Dynamics of HBV biomarkers during nucleos(t)ide analog treatment: A 14-year study

Abstract

Background: Circulating HBsAg, HBV RNA, and hepatitis B core-related antigen (HBcrAg) are potential biomarkers for the response to nucleos(t)ide analog (NA) treatment discontinuation in patients with chronic hepatitis B (CHB). We retrospectively investigated the long-term kinetics of HBsAg, HBV RNA, and HBcrAg in HBeAg-negative patients treated with NA for up to 14 years in a prospective cohort study.

Methods: Ninety-six patients (mean age 65 y, 77% male, 52% with cirrhosis, all HBV genotype D) who were undergoing first (n=33, group A) or second-line (n=63, group B) treatment with tenofovir disoproxil fumarate were included. HBV biomarkers collected during tenofovir disoproxil fumarate treatment were measured in 384 serum samples stored at -20 °C. The combined biomarker endpoints associated with functional cure following NA discontinuation included HBsAg <1000 IU/mL, HBV RNA <54 copies/mL, and HBcrAg <2 log U/mL.

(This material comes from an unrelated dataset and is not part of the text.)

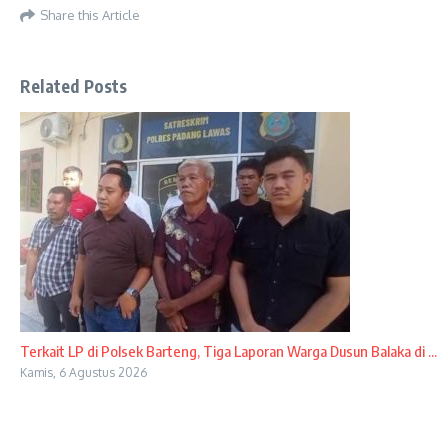
Share this Article
Related Posts
Terkait LP di Polsek Barteng, Tiga Laporan Warga Dusun Balaka di ...
Kamis, 6 Agustus 2026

Results: Before NA treatment, HBV RNA and HBcrAg were detectable in 85% (mean 3.9±2.3 [range, 0-9.2] log10 copies/mL) and 80% (mean 4.3±1.9 [2-8.9] log10 U/mL), respectively, of the patients in group A. In groups A and B, the percentages of patients with detectable HBV RNA levels decreased to 53% and 34%, respectively, during years 8-10 of NA treatment, and to 29% in group B during years 11-14 to 29%. HBcrAg could be quantified in 2% of patients in group B NA treatment years 8-10. Combined biomarker endpoints were met at baseline and at years 1-4, 5-7, 8-10, and 11-14 of treatment by 3.3%, 12% and 14%, 13% and 38%, 26% and 29%, and 41% of patients, respectively.

Conclusions: HBV biomarker endpoints are associated with functional cure after the discontinuation of NA increase during long-term NA treatment.

Keywords: HBV biomarkers; HBcrAg; functional cure; stop NUC; treatment discontinuation.

FIGURE 1

Study design and time points of HBV biomarker measurements. Before treatment with TDF, patients were either naïve to NA treatment (group A) or treated with LMV (group B). Abbreviations: NA, nucleos(t)ide analog; LMV, lamivudine; TDF, tenofovir disoproxil fumarate.

FIGURE 2

Kinetics of the circulating HBV biomarkers HBV DNA (A), HBsAg (B), HBV RNA (C), and HBcrAg (D), and the ALT levels (E) during up to 10 years of TDF treatment in HBeAg-negative patients. The values of patients receiving first-line TDF treatment (group A) are displayed in blue, and the values of patients receiving TDF as second-line treatment after lamivudine (group B) are displayed in red. Abbreviations: HBcrAg, hepatitis B core-related antigen; TDF, tenofovir disoproxil fumarate.

FIGURE 3

Categories of different circulating HBV biomarkers during long-term NA treatment. Biomarker categories of HBV DNA (A), HBsAg (B), HBV RNA (C), and HBcrAg (D) are shown for patients treated with TDF as first-line treatment (group A, n=33) or second-line treatment (group B, n=63). Abbreviations: NA, nucleos(t)ide analog; HBcrAg, hepatitis B core-related antigen; TDF, tenofovir disoproxil fumarate.

FIGURE 4

HBV biomarker endpoints are favorable for the response to treatment discontinuation during long-term NA therapy. A combination endpoint of HBsAg <1000 IU/mL, HBcrAg <2 log U/mL, and HBV RNA <54  copies/mL was rare during the first 4 years, though it continuously increased during the following treatment period (A). The achievement of combined endpoints in group A (B) and group B (C) was driven mostly by the kinetics of HBsAg and HBV RNA, as HBcrAg was less than 2 log in most patients. Abbreviations: NA, nucleos(t)ide analog; HBcrAg, hepatitis B core-related antigen; LOD, lower limit of detection; LOQ, lower limit of quantification.